Locke’s separation of religious and moral matters was thus disputable on the grounds of recent experience. But the truth is also that his own views on the limits of personal freedom were somewhat precarious. On the one hand, he argued forcefully that every man had a liberty to do as he pleased with his goods, his self, and his soul. Laws and punishments should not extend to ‘the care of souls’, any more than they should presume to protect a person’s health or estate against his own ‘negligence or ill-husbandry’. Just as ‘nobody corrects a spendthrift for consuming his substance in taverns’, so ‘no man can be forced to be rich or healthful’, and equally ‘the care of each man’s salvation belongs only to himself’ — these were all private matters.9 Yet on the other hand, Locke also maintained, along traditional lines,
that it was proper and necessary to regulate personal conduct by punishing people for their vices. This was for their own good, for it brought them, as well as their society, closer to God. When faced with ‘drunkenness, lasciviousness, and all sorts of debauchery’, magistrates therefore
may and ought to interpose their power, and by severities. . . reduce the irregularities of men’s manners into order, and bring sobriety, peaceableness, industry and honesty into fashion. This is their proper business everywhere; and for this they have a commission from God, both by the light of nature and revelation.
In short, people should be ‘forced by the magistrate to live sober, honest and strict lives’, for ‘in men’s lives lies the main obstacle to right opinions in religion’.10
In short, it seems that pretty much every proponent of toleration before 1700 was keenly concerned not to weaken moral discipline. On the contrary, many wished to strengthen it. Yet this position was open to obvious objections. If people could rely on conscience for their ultimate salvation, why should it not guide them in lesser issues too? If compulsion could not change people’s minds about spiritual truth and error, why should it work any better against moral fail — mgs?11 Ultimately these were problems concerning not just the limits of private conscience and coercion, but the definition of true and false knowledge, the extent of free will, and the purpose of civil society. What exactly was the relationship between private morals and the public good? How far should a government intervene in the lives of its citizens? How free was anyone to hold or reject particular beliefs? To champion them? To act upon them?
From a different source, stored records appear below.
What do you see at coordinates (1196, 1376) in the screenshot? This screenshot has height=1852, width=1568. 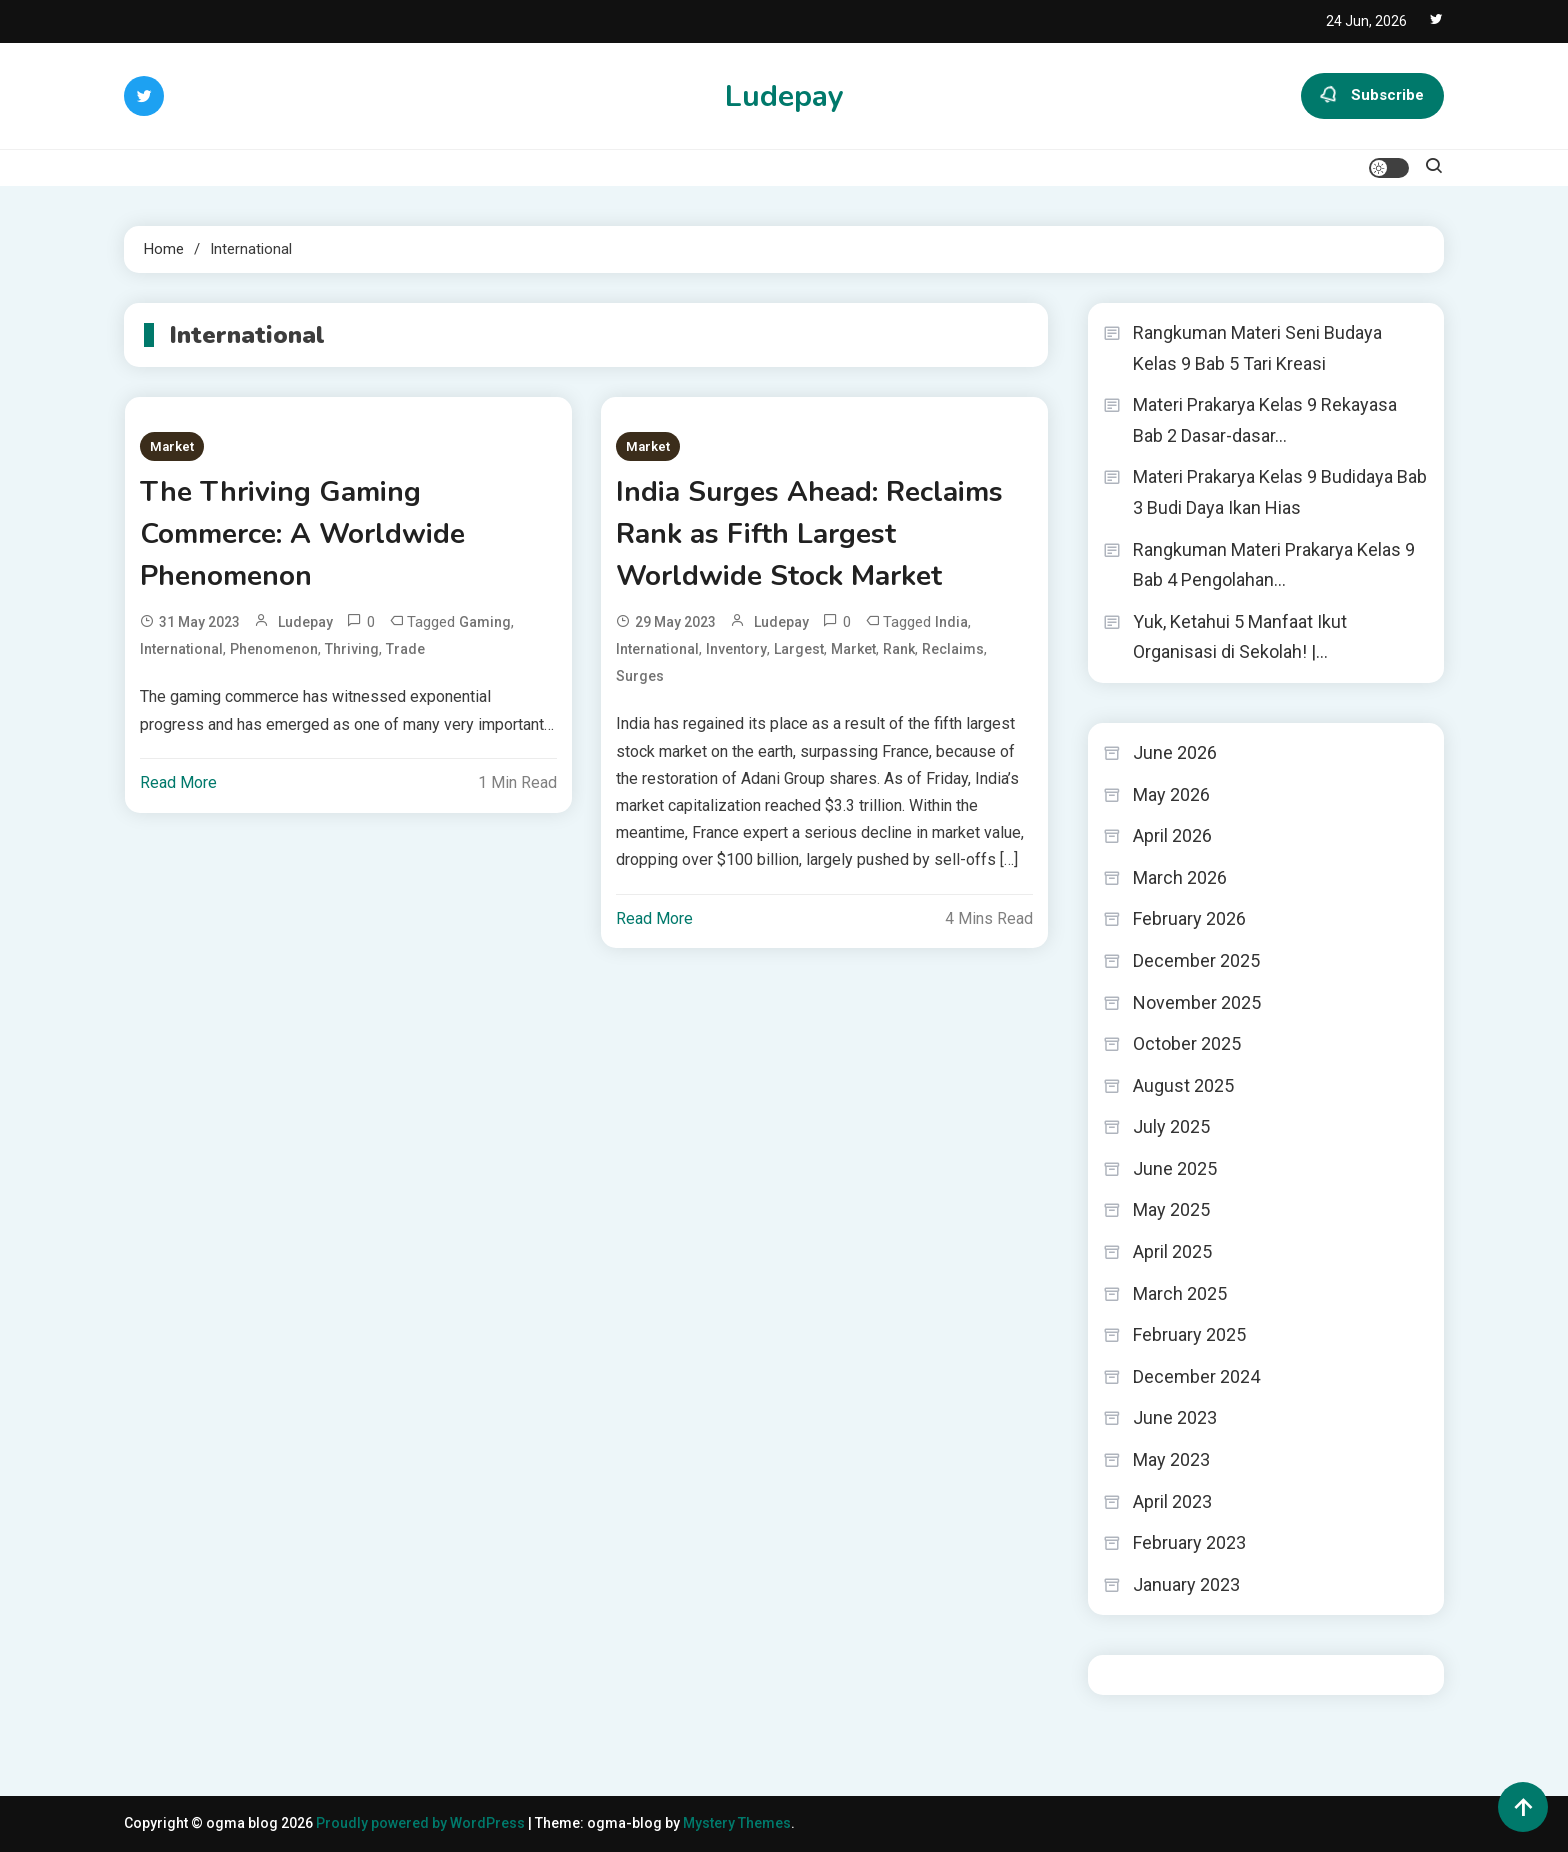 I see `December 2024` at bounding box center [1196, 1376]. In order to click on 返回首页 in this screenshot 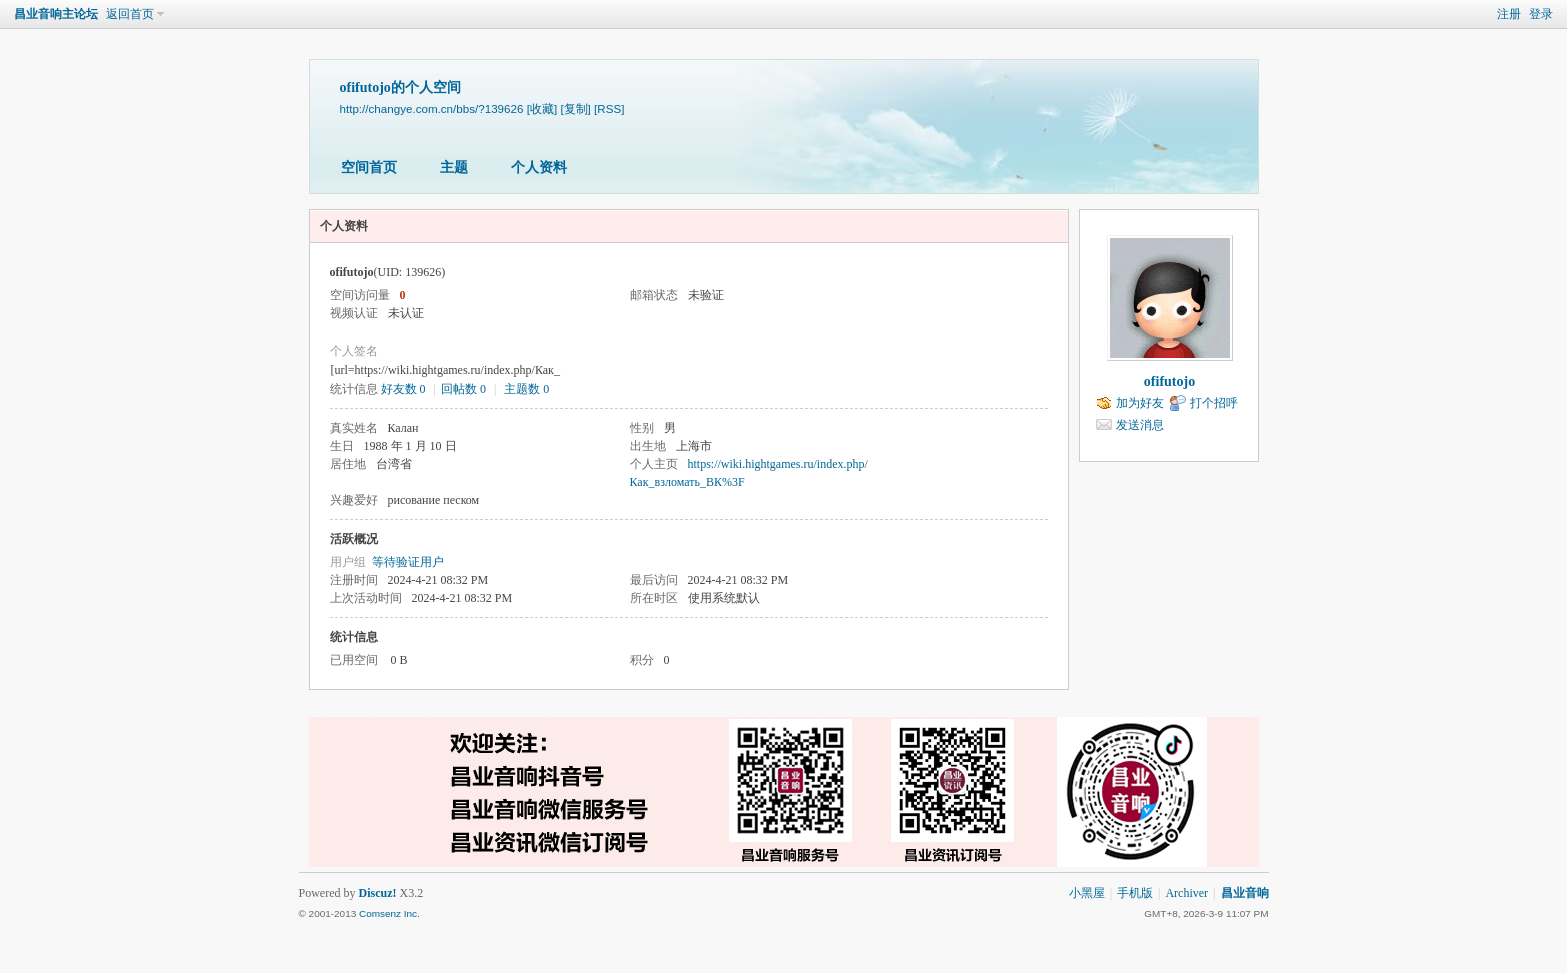, I will do `click(130, 14)`.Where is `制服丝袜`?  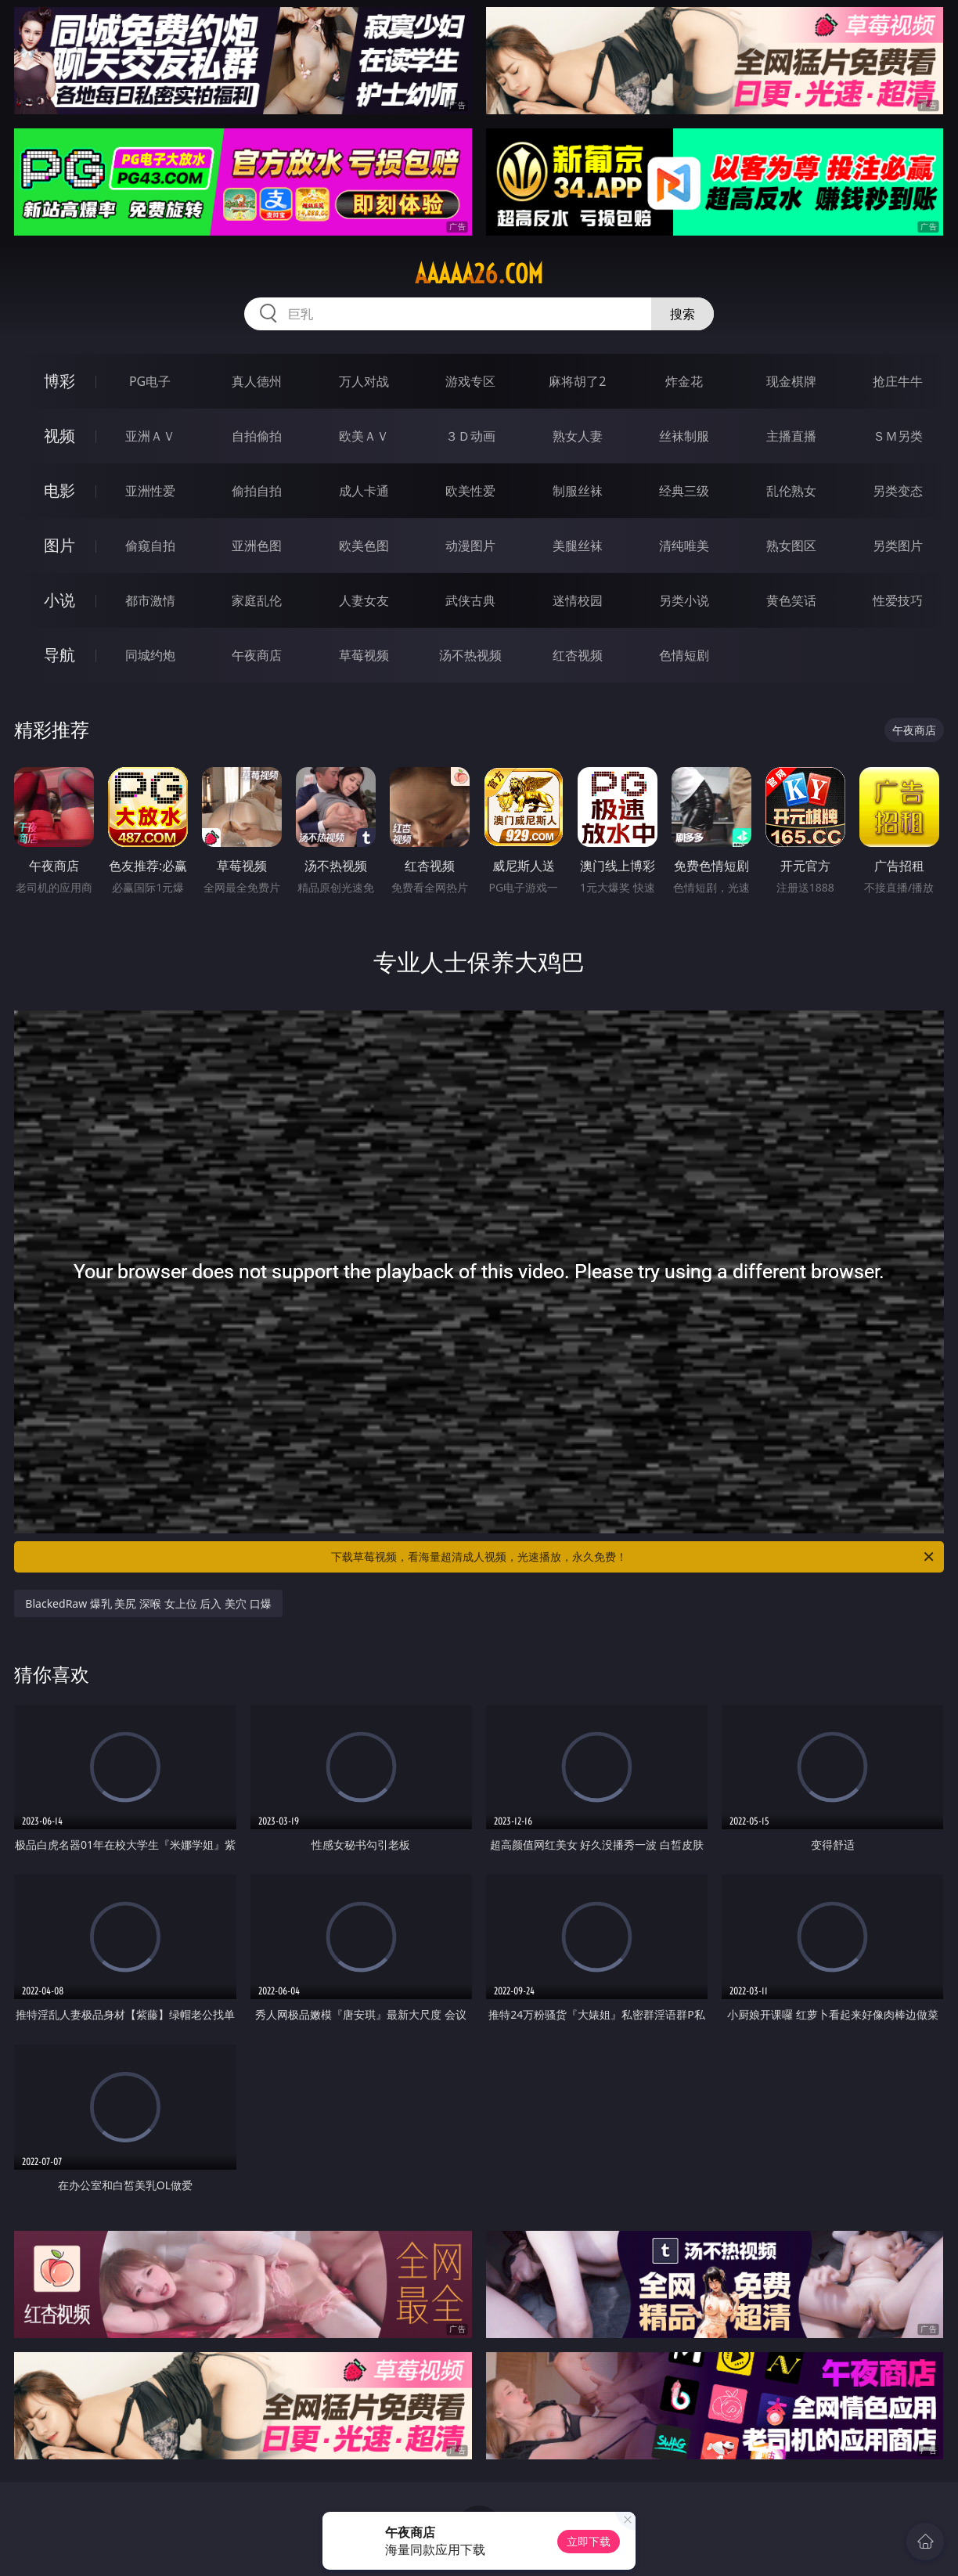
制服丝袜 is located at coordinates (578, 490).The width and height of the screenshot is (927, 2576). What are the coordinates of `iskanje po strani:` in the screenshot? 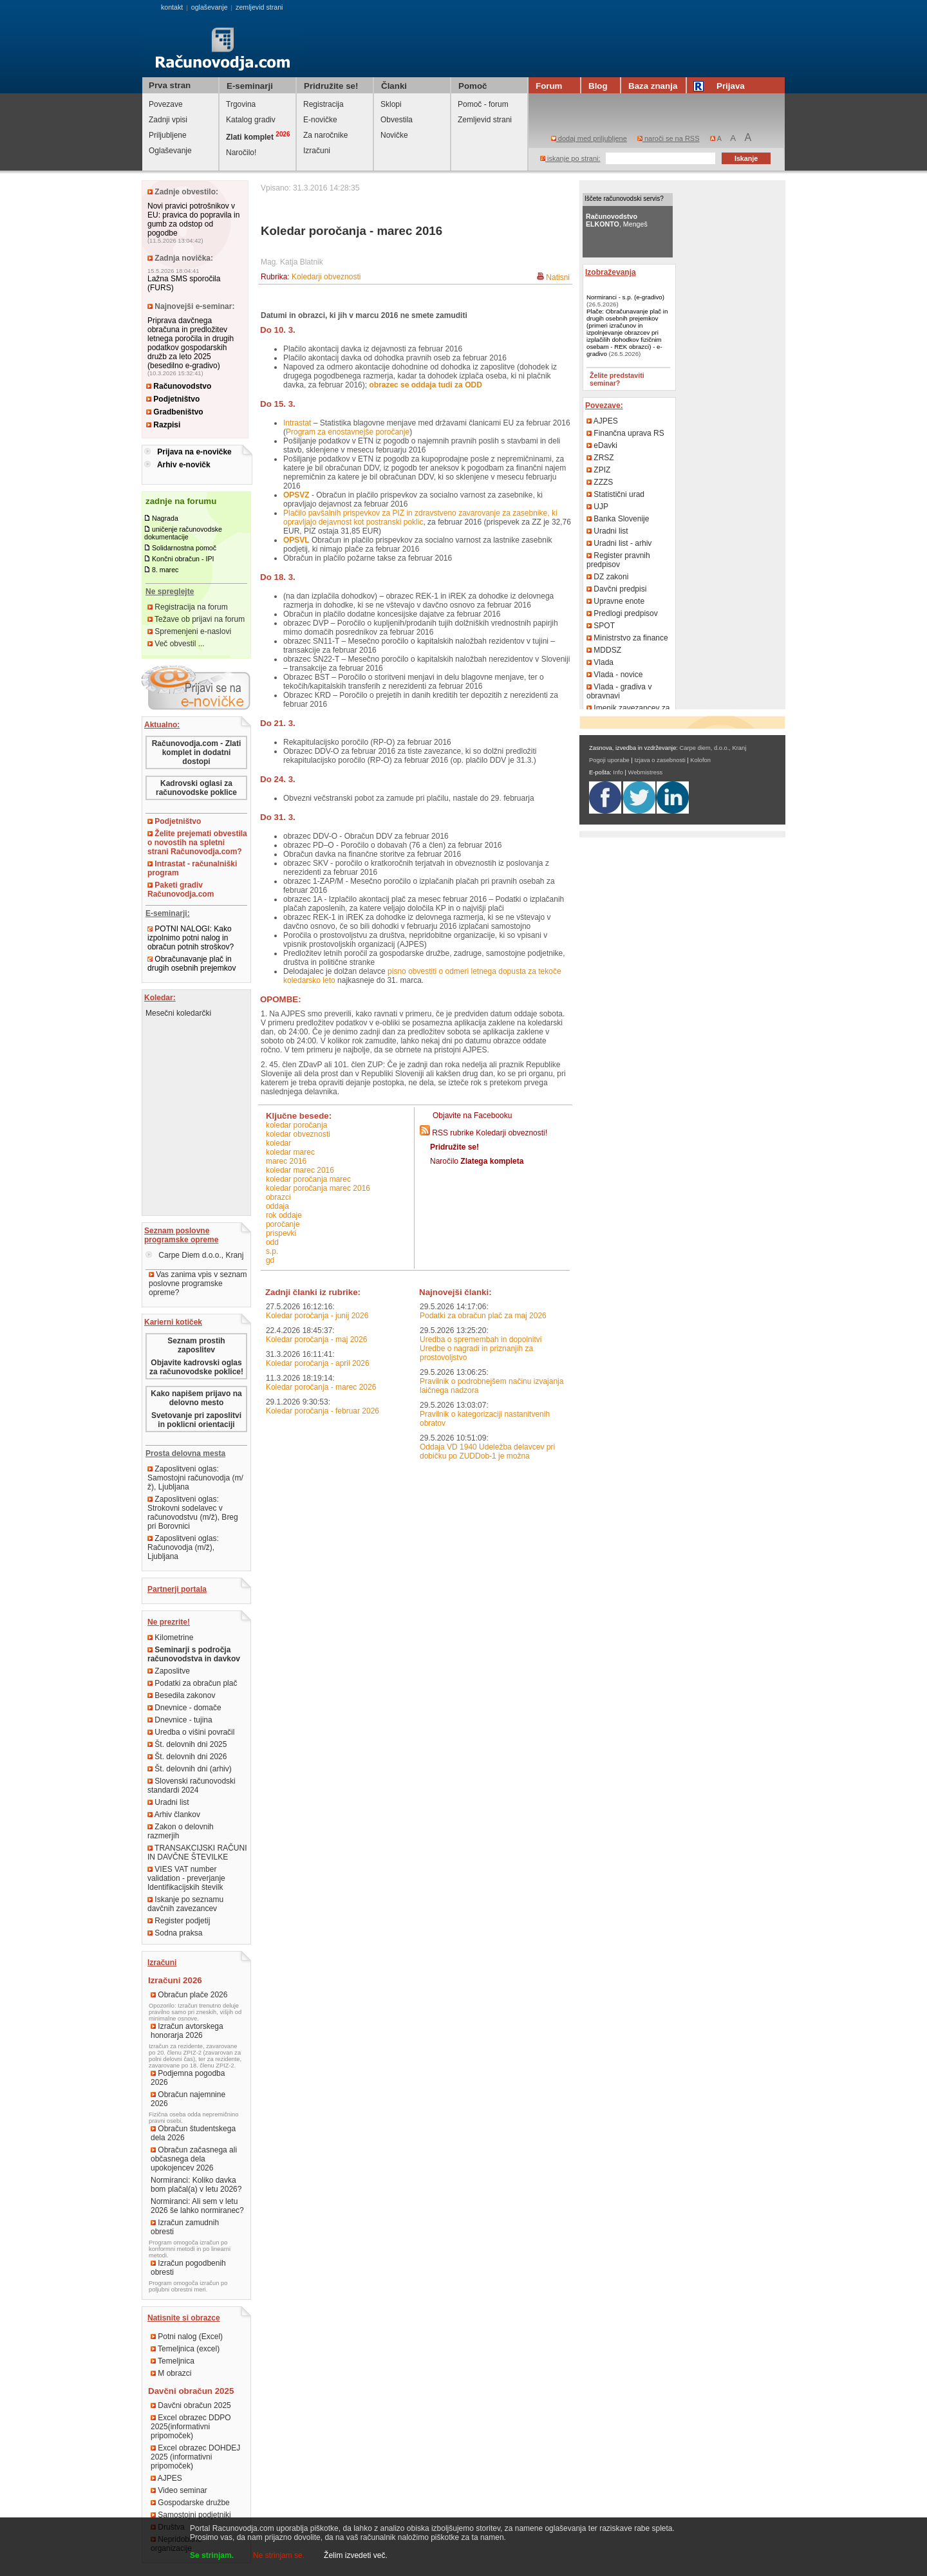 It's located at (570, 158).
None of these final questions was new. Indeed, each of them can be said to derive from the central problem of all political thought, that of obedience and authority. Yet no serious medieval or Renaissance theorist of freedom or justice would have thought it appropriate to apply them systematically to sexual conduct. The traditional definition of personal liberty was largely a political and legal one. It was only from the later seventeenth century onwards that its potential scope came to be seen as much wider, encompassing not just spiritual but, in due course, moral freedoms too.